What you should do: Wherever the string "thơm" appears in a line of the listing below, report that line.

Data to use:

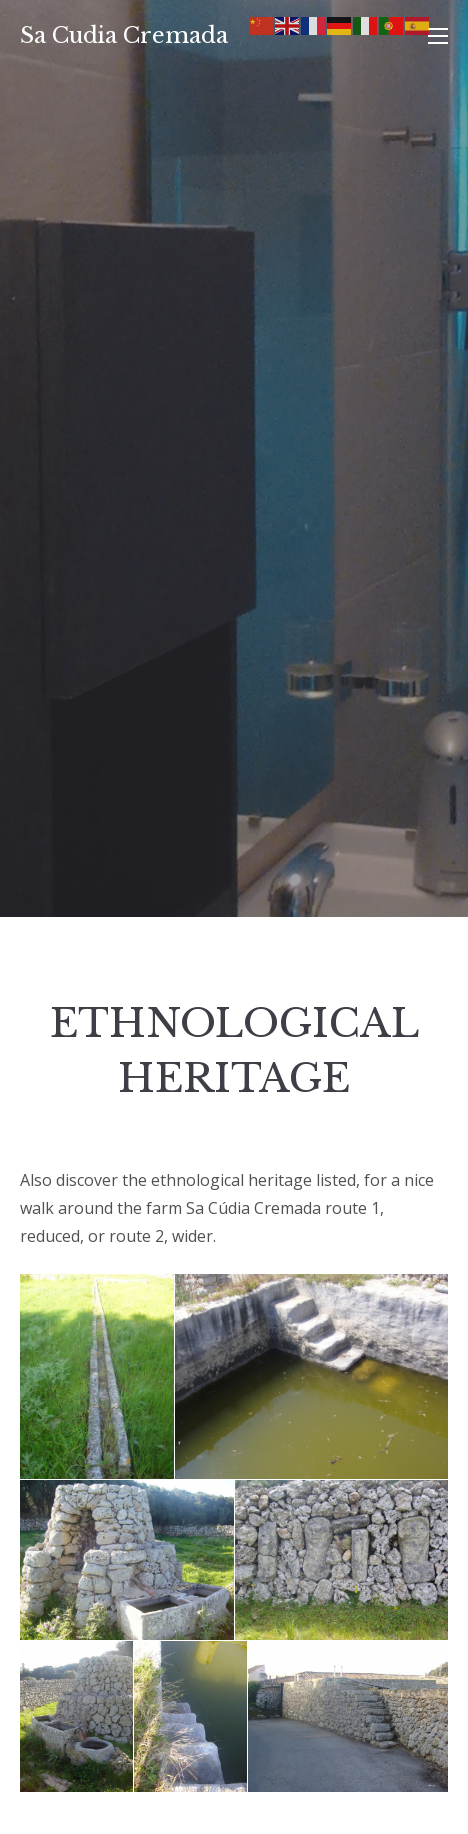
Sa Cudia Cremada (124, 35)
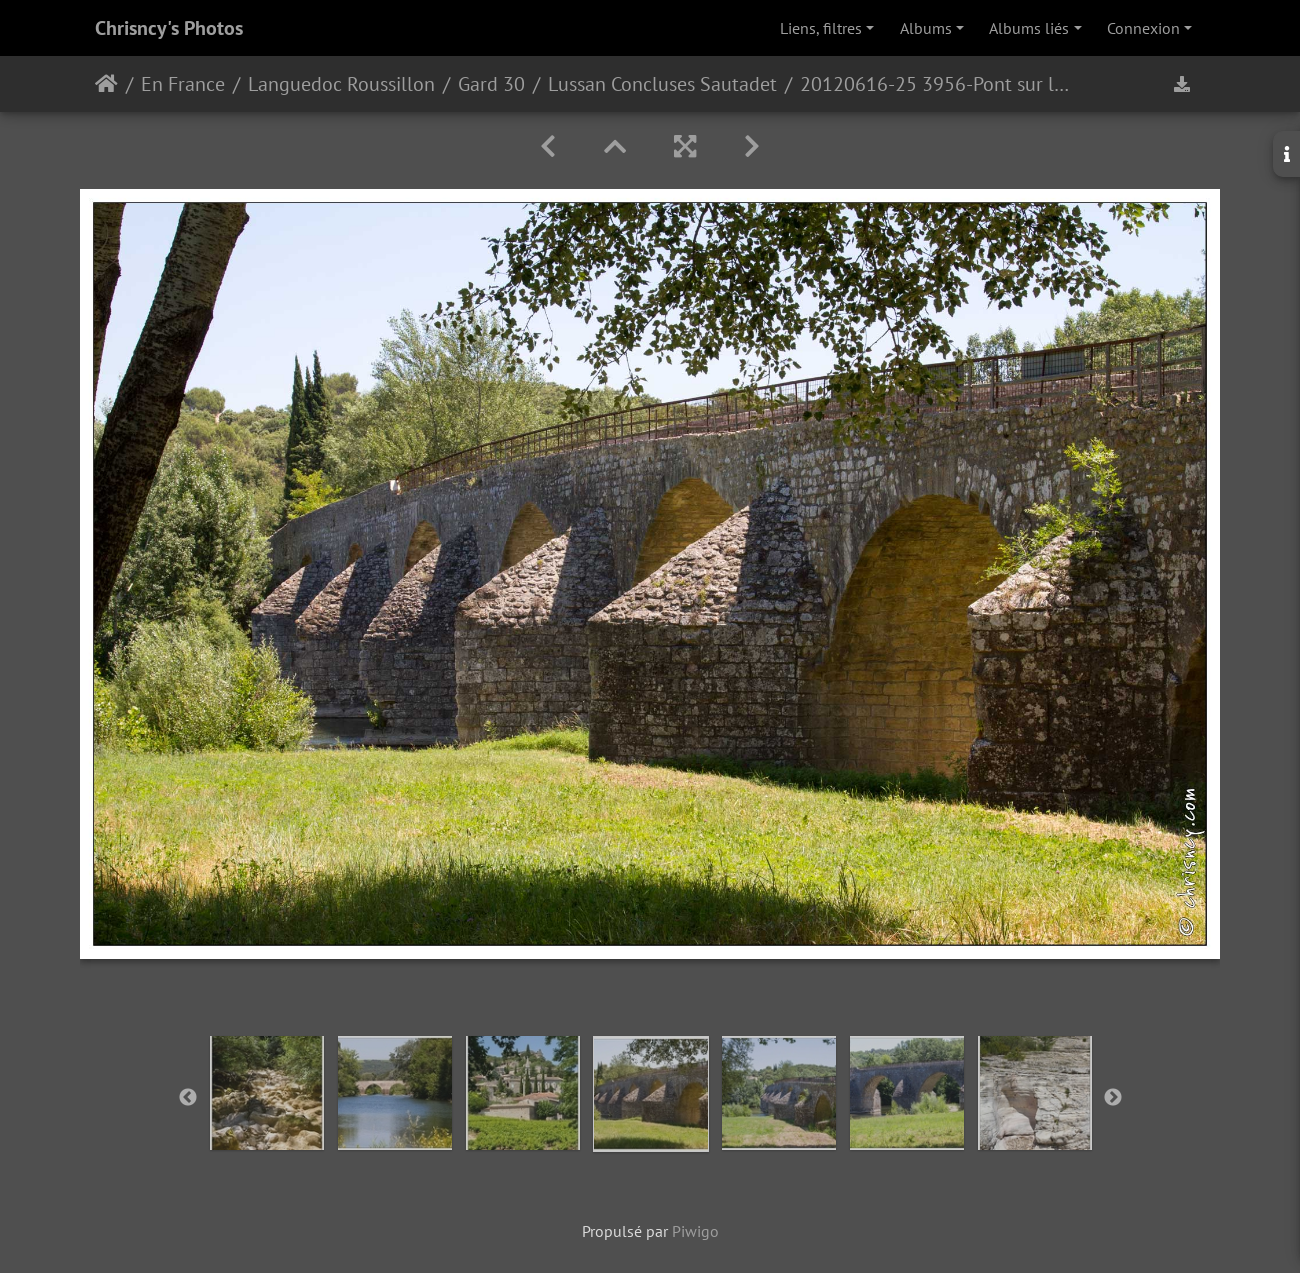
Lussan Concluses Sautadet (662, 84)
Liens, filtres (821, 28)
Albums (926, 28)
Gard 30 (491, 84)
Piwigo (695, 1231)
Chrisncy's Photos (169, 28)
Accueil (106, 84)
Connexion (1143, 28)
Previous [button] (188, 1098)
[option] (267, 1093)
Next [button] (1113, 1098)
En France (183, 84)
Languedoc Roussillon (341, 84)
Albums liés (1029, 28)
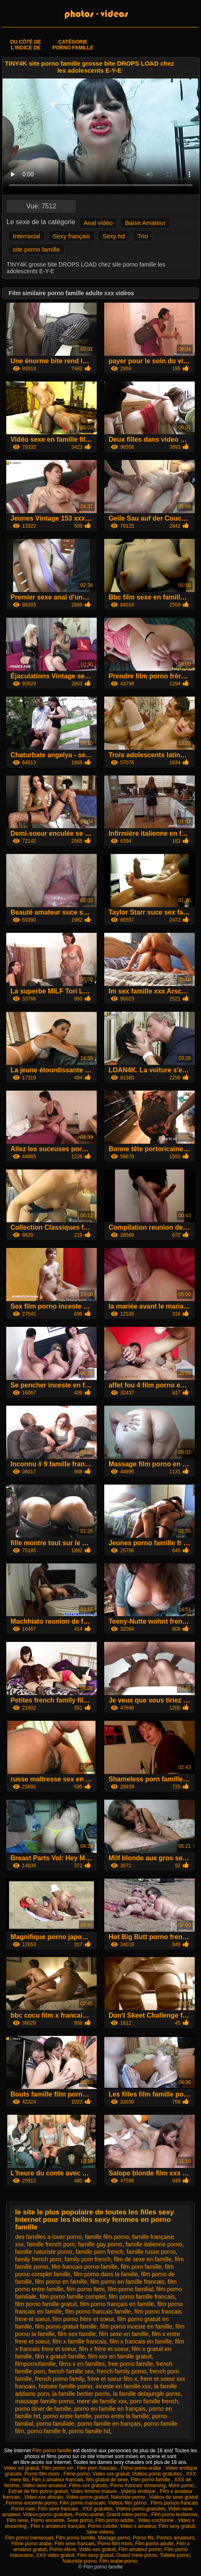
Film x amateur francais (57, 2480)
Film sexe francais (58, 2509)
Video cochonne (156, 2520)
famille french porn (51, 2244)
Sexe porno (79, 2520)
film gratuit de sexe (107, 2480)
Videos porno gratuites (48, 2514)
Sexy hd (114, 236)
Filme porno (77, 2474)
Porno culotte (102, 2526)
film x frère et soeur (103, 2349)
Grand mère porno (127, 2514)
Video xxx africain (44, 2497)
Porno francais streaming (138, 2485)
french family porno (121, 2371)
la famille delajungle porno (147, 2393)
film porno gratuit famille (66, 2326)
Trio (142, 236)
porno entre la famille (122, 2416)
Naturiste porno (128, 2497)
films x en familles (82, 2364)
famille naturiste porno (43, 2251)
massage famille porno (44, 2401)
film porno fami (85, 2289)
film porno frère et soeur (83, 2319)
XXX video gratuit (55, 2555)
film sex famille (77, 2334)
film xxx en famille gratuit (120, 2356)
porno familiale (55, 2423)
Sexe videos (99, 2532)
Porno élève (62, 2549)
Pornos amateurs (175, 2538)
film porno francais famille (98, 2311)
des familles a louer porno (48, 2237)
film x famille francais (80, 2341)
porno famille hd (89, 2431)
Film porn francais (97, 2468)
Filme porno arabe (142, 2468)
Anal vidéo (98, 222)
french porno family (59, 2378)
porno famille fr (46, 2431)
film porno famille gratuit (46, 2304)
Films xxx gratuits (88, 2485)
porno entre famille (67, 2416)
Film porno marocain (82, 2503)
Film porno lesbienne (174, 2514)
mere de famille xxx (102, 2401)
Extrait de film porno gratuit (38, 2491)
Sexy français (71, 236)
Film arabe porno (118, 2561)
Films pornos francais (174, 2503)
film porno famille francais (142, 2296)
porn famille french (154, 2401)
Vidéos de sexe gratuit (174, 2497)
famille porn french (99, 2251)
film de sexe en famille (143, 2259)
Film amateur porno (140, 2549)
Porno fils (143, 2538)
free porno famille (130, 2364)
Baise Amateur (145, 222)
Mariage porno (114, 2538)
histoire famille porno (65, 2386)
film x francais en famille (141, 2341)
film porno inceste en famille (136, 2326)
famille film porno (107, 2237)
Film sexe (17, 2520)
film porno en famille (61, 2281)
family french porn (38, 2259)
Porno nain (23, 2509)
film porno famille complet (72, 2296)
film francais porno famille (84, 2266)
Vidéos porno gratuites (157, 2474)
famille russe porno (151, 2251)
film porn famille (141, 2266)
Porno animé (90, 2514)
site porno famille (36, 249)
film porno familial (130, 2289)
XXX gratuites (97, 2509)
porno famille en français (109, 2423)
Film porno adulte (115, 2520)
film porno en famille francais (127, 2281)
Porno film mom (43, 2474)
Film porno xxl (58, 2468)
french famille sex (70, 2371)
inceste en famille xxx (123, 2386)
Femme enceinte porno (31, 2503)
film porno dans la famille (106, 2274)
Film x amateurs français (58, 2526)
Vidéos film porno (128, 2503)
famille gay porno (100, 2244)
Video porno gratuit (87, 2497)
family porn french (87, 2259)
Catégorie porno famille (72, 45)
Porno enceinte (47, 2520)
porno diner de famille (43, 2408)
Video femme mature (94, 2491)
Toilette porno (175, 2555)
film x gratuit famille (60, 2356)
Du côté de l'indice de (25, 45)
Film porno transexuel (29, 2538)
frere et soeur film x (112, 2378)
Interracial (26, 236)
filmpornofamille (35, 2364)
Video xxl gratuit (21, 2468)
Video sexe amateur (44, 2485)
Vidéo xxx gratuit (111, 2474)
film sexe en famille (124, 2334)
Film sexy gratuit (177, 2526)
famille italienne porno (153, 2244)
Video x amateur (138, 2526)
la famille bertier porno (81, 2393)
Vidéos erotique (139, 2491)
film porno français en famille (117, 2304)
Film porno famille (52, 2451)
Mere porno (182, 2485)
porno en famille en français (110, 2408)
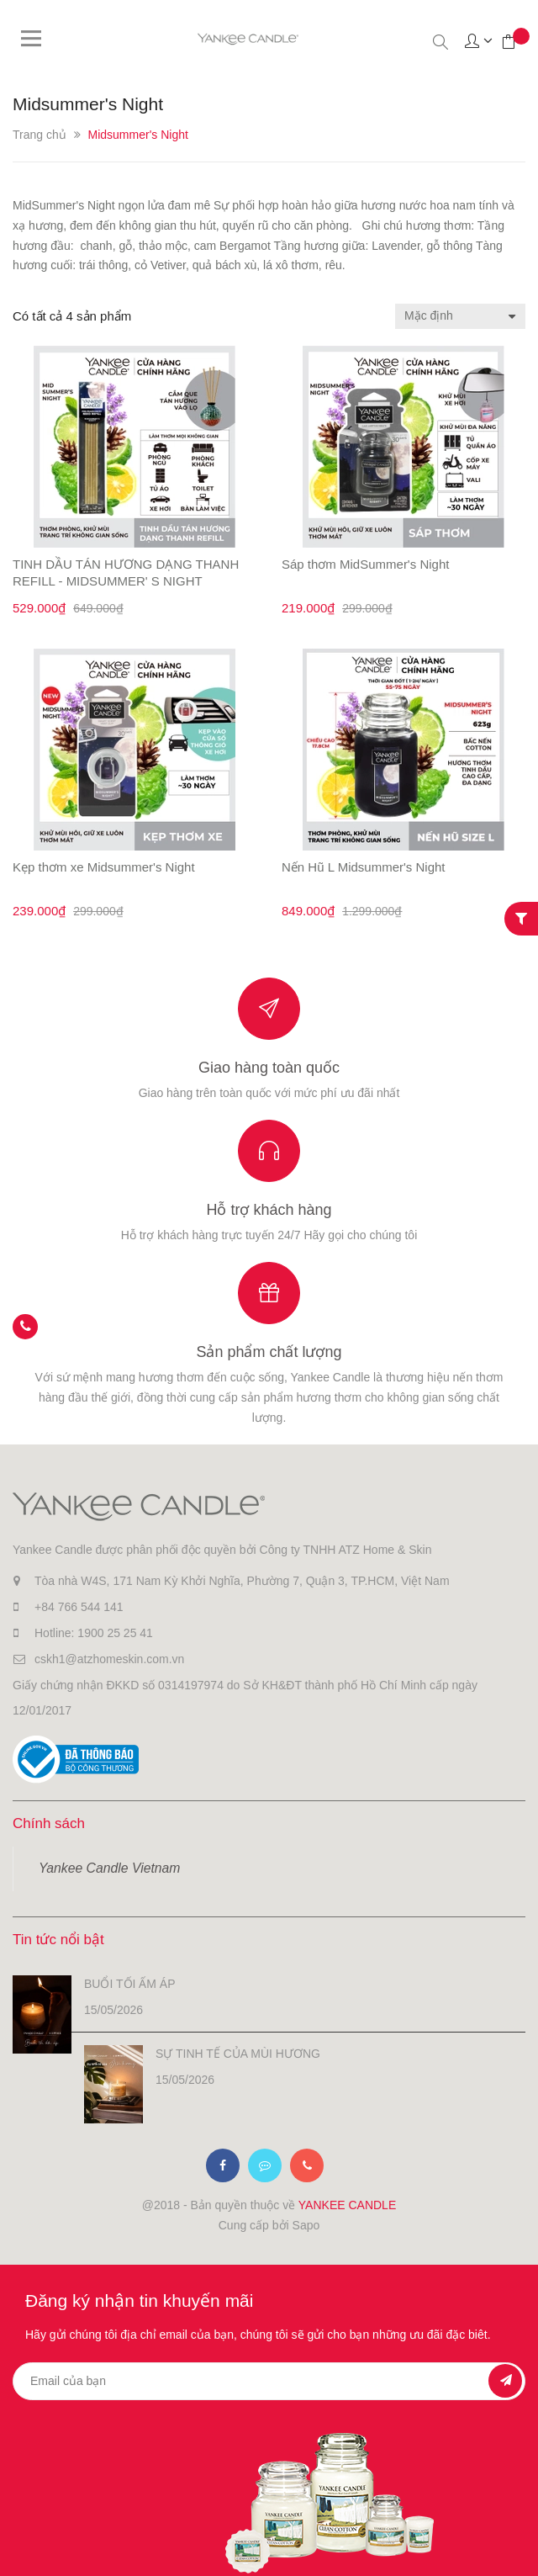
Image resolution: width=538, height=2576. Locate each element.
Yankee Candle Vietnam (109, 1868)
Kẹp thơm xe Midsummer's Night (104, 867)
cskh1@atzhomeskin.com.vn (109, 1659)
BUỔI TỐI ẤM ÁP (130, 1983)
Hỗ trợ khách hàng (268, 1209)
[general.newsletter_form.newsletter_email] (269, 2381)
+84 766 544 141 (79, 1607)
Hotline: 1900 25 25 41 (93, 1633)
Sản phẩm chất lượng (268, 1352)
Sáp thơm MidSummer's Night (365, 564)
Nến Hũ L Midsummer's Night (364, 867)
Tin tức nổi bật (58, 1940)
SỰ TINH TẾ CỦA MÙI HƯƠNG (238, 2053)
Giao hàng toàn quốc (269, 1067)
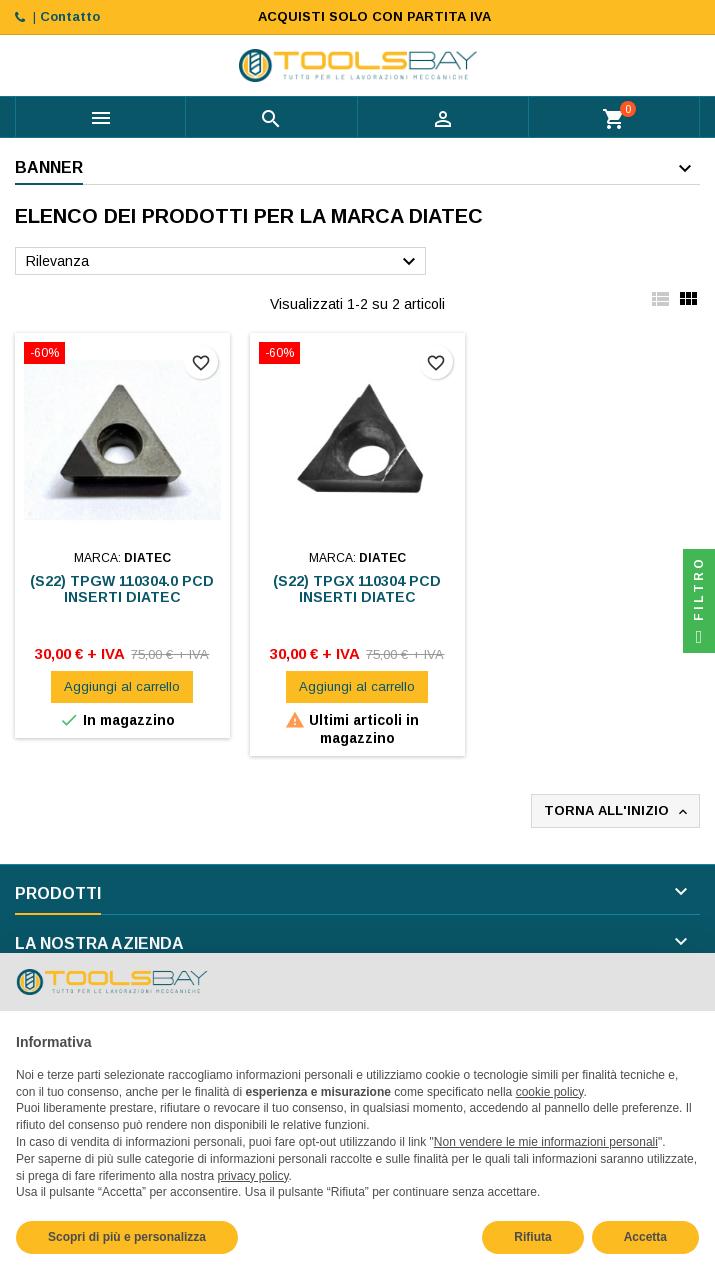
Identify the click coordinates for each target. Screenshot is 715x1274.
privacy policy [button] (252, 1176)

Answer to the problem:
Kẹp thơm xe Midsummer's Night (104, 867)
Sáp thơm MidSummer's Night (365, 564)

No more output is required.